● Information shown:
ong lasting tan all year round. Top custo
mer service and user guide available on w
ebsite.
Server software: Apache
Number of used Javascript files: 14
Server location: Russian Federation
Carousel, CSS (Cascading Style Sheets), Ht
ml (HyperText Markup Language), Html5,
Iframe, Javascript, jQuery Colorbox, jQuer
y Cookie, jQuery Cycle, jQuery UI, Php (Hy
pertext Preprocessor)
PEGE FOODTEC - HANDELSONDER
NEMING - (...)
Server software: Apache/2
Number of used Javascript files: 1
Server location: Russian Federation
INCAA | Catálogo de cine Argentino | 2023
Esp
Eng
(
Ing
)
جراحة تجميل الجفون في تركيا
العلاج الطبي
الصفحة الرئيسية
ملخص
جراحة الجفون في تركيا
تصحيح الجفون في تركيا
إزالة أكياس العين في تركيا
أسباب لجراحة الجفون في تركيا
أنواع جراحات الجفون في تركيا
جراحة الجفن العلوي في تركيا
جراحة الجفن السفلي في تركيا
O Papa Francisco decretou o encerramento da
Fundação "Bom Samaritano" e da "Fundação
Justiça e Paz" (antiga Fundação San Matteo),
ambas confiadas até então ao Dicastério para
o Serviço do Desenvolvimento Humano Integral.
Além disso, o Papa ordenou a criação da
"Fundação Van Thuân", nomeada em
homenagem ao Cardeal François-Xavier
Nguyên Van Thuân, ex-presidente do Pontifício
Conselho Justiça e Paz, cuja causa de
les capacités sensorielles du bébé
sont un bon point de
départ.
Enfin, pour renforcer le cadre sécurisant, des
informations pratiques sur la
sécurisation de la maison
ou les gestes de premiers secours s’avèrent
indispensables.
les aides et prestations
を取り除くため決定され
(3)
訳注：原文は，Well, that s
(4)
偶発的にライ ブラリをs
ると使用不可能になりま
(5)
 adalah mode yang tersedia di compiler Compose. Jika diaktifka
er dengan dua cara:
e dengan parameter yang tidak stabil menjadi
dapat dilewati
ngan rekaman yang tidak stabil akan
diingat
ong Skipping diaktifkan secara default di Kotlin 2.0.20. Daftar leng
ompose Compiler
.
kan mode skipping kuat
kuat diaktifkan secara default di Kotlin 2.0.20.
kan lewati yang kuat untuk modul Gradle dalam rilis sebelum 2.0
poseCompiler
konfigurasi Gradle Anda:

● Exercise brief: Please give the number of lines in the listing that include "Javascript", with nothing else.

● Written reply: 3